## [Work instruction]
Within the records below, find the line containing "Versand & Lieferung". Reproduce it and each line after it exactly, and nothing else.

============================================================

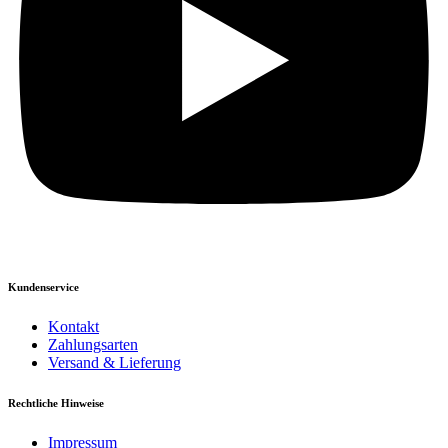
Kundenservice
Kontakt
Zahlungsarten
Versand & Lieferung
Rechtliche Hinweise
Impressum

============================================================

## [Exercise response]
Versand & Lieferung
Rechtliche Hinweise
Impressum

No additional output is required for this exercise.